This article discusses the possibility of viewing Solana as an Ethereum 'L2', but the lack of social commitment may lead to different forking rules, potentially causing confusion between 'Solana L1' and 'Solana L2'.
Author: @jon_charb
Translation: Plain Language Blockchain
This article is a brief summary of the L1/L2 debate and the question of whether 'Solana can become L2', especially for those wisely choosing to ignore thousands of replies:
Toly explains that you can make Solana (or any other chain) an 'L2' of Ethereum (or another chain) by publishing the ledger data of Solana on Ethereum and deploying a bridging contract that verifies the state of Solana. This is very similar to all the 'L2s' we are familiar with today, where users can still enjoy security properties like enforced withdrawals back to Ethereum.

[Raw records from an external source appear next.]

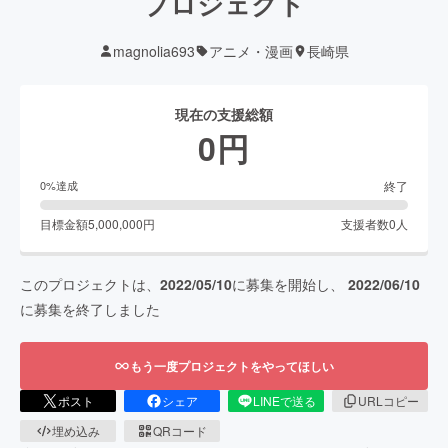
プロジェクト
magnolia693
アニメ・漫画
長崎県
現在の支援総額
0
円
終了
0
%達成
目標金額
5,000,000
円
支援者数
0
人
このプロジェクトは、
2022/05/10
に募集を開始し、
2022/06/10
に募集を終了しました
もう一度プロジェクトをやってほしい
ポスト
シェア
LINEで送る
URLコピー
埋め込み
QRコード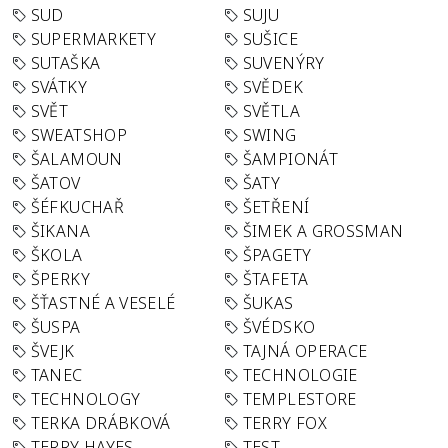
SUD
SUJU
SUPERMARKETY
SUŠICE
SUTAŠKA
SUVENÝRY
SVÁTKY
SVĚDEK
SVĚT
SVĚTLA
SWEATSHOP
SWING
ŠALAMOUN
ŠAMPIONÁT
ŠATOV
ŠATY
ŠÉFKUCHAŘ
ŠETŘENÍ
ŠIKANA
ŠIMEK A GROSSMAN
ŠKOLA
ŠPAGETY
ŠPERKY
ŠTAFETA
ŠŤASTNÉ A VESELÉ
ŠUKAS
ŠUSPA
ŠVÉDSKO
ŠVEJK
TAJNÁ OPERACE
TANEC
TECHNOLOGIE
TECHNOLOGY
TEMPLESTORE
TERKA DRÁBKOVÁ
TERRY FOX
TERRY HAYES
TEST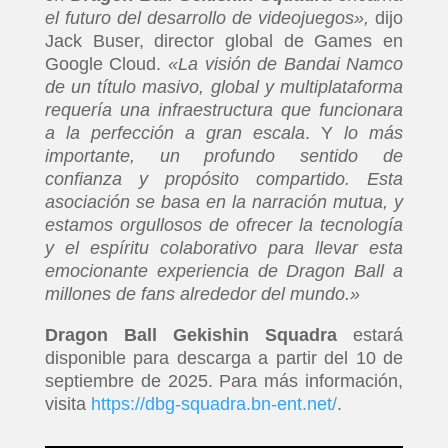
el futuro del desarrollo de videojuegos»,
dijo
Jack Buser, director global de Games en
Google Cloud.
«La visión de Bandai Namco
de un título masivo, global y multiplataforma
requería una infraestructura que funcionara
a la perfección a gran escala
.
Y
lo más
importante, un profundo sentido de
confianza y propósito compartido. Esta
asociación se basa en la narración mutua, y
estamos orgullosos de ofrecer la tecnología
y el espíritu colaborativo para llevar esta
emocionante experiencia de Dragon Ball a
millones de fans alrededor del mundo.»
Dragon Ball Gekishin Squadra
estará
disponible para descarga a partir del 10 de
septiembre de 2025. Para más información,
visita
https://dbg-squadra.bn-ent.net/
.
INICIO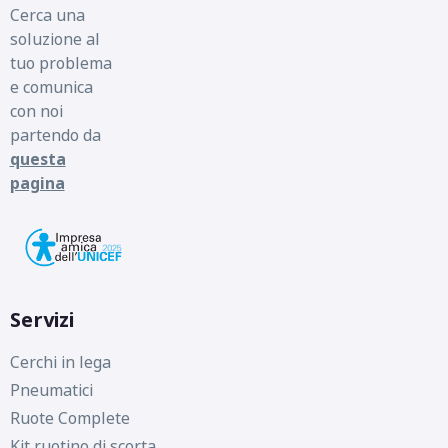
Cerca una
soluzione al
tuo problema
e comunica
con noi
partendo da
questa
pagina
Servizi
Cerchi in lega
Pneumatici
Ruote Complete
Kit ruotino di scorta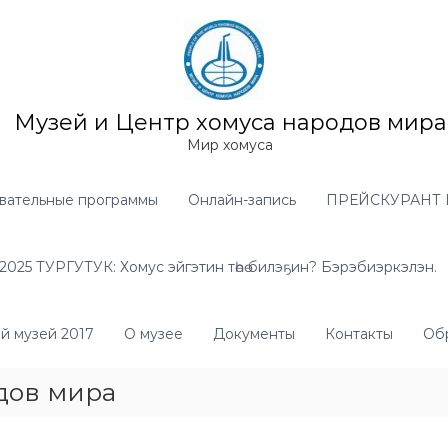
Музей и Центр хомуса народов мира
Мир хомуса
вательные программы
Онлайн-запись
ПРЕЙСКУРАНТ 
025 ТУРГУТУК: Хомус эйгэтин төһө билэҕин? Бэрэбиэркэлэн.
й музей 2017
О музее
Документы
Контакты
Обр
дов мира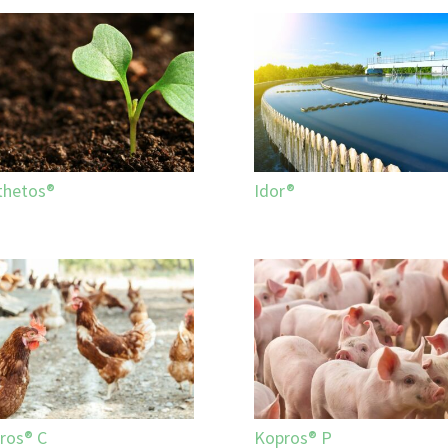
thetos®
Idor®
ros® C
Kopros® P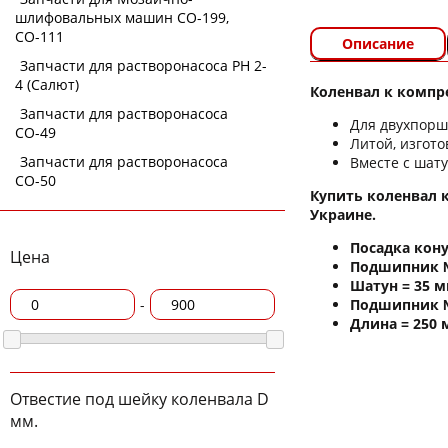
шлифовальных машин СО-199,
СО-111
Описание
Запчасти для растворонасоса РН 2-
4 (Салют)
Коленвал к компр
Запчасти для растворонасоса
Для двухпорш
СО-49
Литой, изгото
Запчасти для растворонасоса
Вместе с шат
СО-50
Купить коленвал к
Украине.
Посадка кону
Цена
Подшипник №
Шатун = 35 м
Подшипник №
-
Длина = 250 
Отвестие под шейку коленвала D
мм.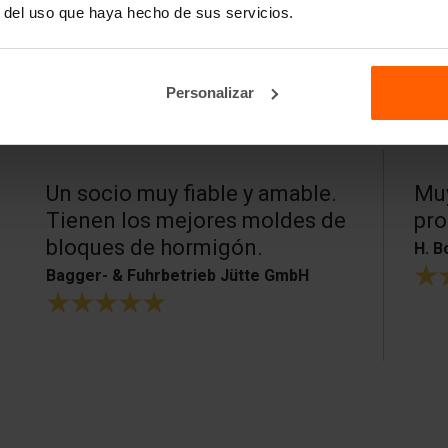
r del uso que haya hecho de sus servicios.
Personalizar
Un socio muy fiable y amable.
Muy
Tienen los mejores moldes de
pro
bloques de hormigón.
H. B
Bagger- & Fuhrbetrieb Jütte GmbH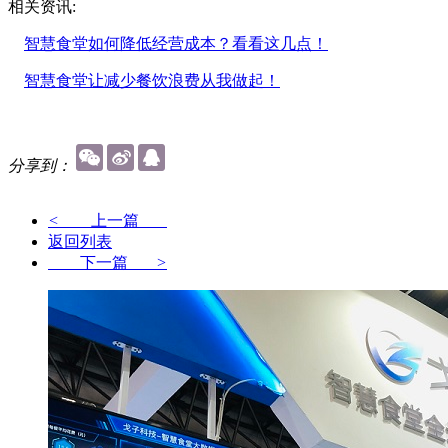
相关资讯:
智慧食堂如何降低经营成本？看看这几点！
智慧食堂让减少餐饮浪费从我做起！
分享到：
<
上一篇
返回列表
下一篇
>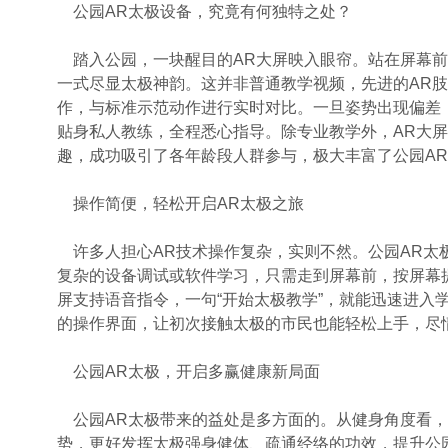
公园AR太极设备，究竟有何独特之处？
踏入公园，一块醒目的AR大屏映入眼帘。站在屏幕前
一式尽显太极神韵。这并非普通教学视频，先进的AR肢
作，与标准示范动作进行实时对比。一旦姿势出现偏差
贴身私人教练，全程悉心指导。除专业教学外，AR大
趣，成功吸引了各年龄段人群参与，极大丰富了公园A
操作简便，轻松开启AR太极之旅
许多人担心AR技术操作复杂，实则不然。公园AR太
复杂的设备调试或软件学习，只需走到屏幕前，按屏幕
屏支持语音指令，一句“开始太极教学”，就能迅速进入学
的操作界面，让初次接触太极的市民也能轻松上手，尽
公园AR太极，开启多赢健康新局面
公园AR太极带来的益处是多方面的。从健身角度看，
势，更好发挥太极强身健体、疏通经络的功效，提升公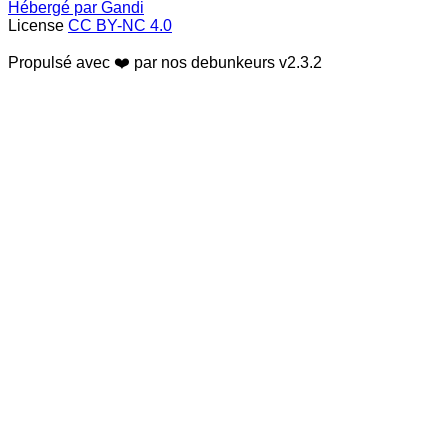
Hébergé par Gandi
License
CC BY-NC 4.0
Propulsé avec ❤️ par nos debunkeurs
v2.3.2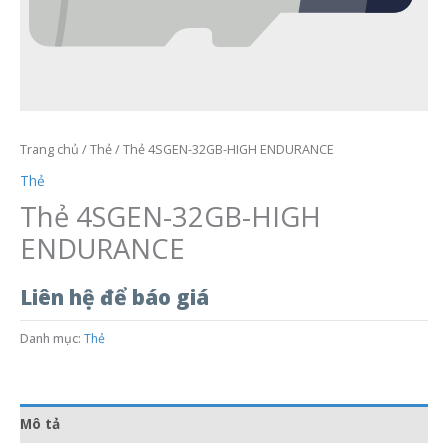
Trang chủ
/
Thẻ
/ Thẻ 4SGEN-32GB-HIGH ENDURANCE
Thẻ
Thẻ 4SGEN-32GB-HIGH
ENDURANCE
Liên hệ để báo giá
Danh mục:
Thẻ
Mô tả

The difference between this hypothetical Solana design and current L2s (like Base) is whether there is a 'social commitment to restore when confirmed blocks on Ethereum are rolled back and to hard fork when Ethereum hard forks'. This is what Vitalik discussed in his old post about different types of L2.
For example:
Base has social commitment, which will restore/fork during Ethereum rollbacks/hard forks.
In the hypothetical Solana design, I only deploy this bridge from Solana to Ethereum, without social commitment from Solana to fork with Ethereum. Nodes by default do not follow Ethereum, nor is there an embedding of this bridge.

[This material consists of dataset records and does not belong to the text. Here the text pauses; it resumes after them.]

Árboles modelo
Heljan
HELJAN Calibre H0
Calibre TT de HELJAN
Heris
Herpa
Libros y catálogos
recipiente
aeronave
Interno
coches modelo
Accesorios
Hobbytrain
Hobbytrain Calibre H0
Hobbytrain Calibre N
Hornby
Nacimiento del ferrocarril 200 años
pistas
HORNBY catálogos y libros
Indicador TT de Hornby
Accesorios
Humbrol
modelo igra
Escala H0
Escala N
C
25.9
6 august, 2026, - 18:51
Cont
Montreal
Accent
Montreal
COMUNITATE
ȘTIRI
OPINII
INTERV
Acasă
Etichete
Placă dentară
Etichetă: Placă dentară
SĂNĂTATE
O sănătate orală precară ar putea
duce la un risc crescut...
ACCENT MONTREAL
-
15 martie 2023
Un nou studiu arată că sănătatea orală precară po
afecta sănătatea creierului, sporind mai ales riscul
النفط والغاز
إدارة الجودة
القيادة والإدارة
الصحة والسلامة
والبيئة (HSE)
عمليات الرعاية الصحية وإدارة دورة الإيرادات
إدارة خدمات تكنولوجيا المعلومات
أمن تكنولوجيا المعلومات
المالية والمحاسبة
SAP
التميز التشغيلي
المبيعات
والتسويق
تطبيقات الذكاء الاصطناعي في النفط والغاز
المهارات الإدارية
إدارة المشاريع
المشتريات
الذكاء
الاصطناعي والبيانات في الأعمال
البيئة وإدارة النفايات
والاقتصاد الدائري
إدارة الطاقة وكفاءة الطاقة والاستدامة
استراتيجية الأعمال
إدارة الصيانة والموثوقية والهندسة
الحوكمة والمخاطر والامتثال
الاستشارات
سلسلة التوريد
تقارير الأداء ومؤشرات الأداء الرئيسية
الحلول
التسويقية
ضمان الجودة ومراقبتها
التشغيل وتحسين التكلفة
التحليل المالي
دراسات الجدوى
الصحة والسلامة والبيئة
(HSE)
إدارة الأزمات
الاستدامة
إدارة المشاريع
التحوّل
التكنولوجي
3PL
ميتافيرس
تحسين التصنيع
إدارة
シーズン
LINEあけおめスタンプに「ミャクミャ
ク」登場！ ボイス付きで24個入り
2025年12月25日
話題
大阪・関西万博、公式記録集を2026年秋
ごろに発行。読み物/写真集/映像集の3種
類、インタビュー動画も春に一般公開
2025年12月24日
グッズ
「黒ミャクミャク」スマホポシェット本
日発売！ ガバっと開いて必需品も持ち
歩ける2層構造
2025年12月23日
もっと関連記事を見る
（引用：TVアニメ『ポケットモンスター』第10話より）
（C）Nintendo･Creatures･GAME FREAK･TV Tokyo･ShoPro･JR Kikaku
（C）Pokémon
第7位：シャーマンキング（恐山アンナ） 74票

Therefore, you can have most Solana nodes adopt different forking rules than the bridge (e.g., nodes are upgrading while the bridge is unaware, or enforced withdrawals trigger a fork). Ideally, these chains are the same thing (i.e., the bridge and the other nodes reach consensus). In the case of a fork, you might have 'Solana L2' (everything recognized by the Ethereum bridge) and 'Solana L1', while Solana's social consensus continues to follow.
In this scenario and in typical L2s like Base, regardless of how social commitment is set up during the setup phase, social consensus can always fork according to what they consider to be the 'true chain'.
For instance, if the Ethereum bridge to Solana becomes very important, then in practice, Solana's social consensus might ultimately always choose to follow it. Hence, 'Solana L1' and 'Solana L2' may never diverge.
In contrast, Base or other traditional L2s may have social commitment to follow their Ethereum bridge, but in some unforeseen circumstances, nodes may decide to deviate from the bridge (whether due to a massive hack making the bridge immutable, or an entity requesting them to deviate from the will of token holders, or any other reason).
So to summarize, yes, you can turn Solana into 'L2', and the differences that everyone is debating essentially boil down to the default social commitment at the start, but this is not binding.
Some people also argue that having multiple confirmation/forking rules coexist in a hypothetical scenario (e.g., the bridge has one forking rule while validators have another) means that even if they reach consensus on the current chain, it effectively indicates the existence of two chains (e.g., Solana L1 and Solana L2). In a sense, this may be technically accurate but also confusing, as we all see and use the same chain.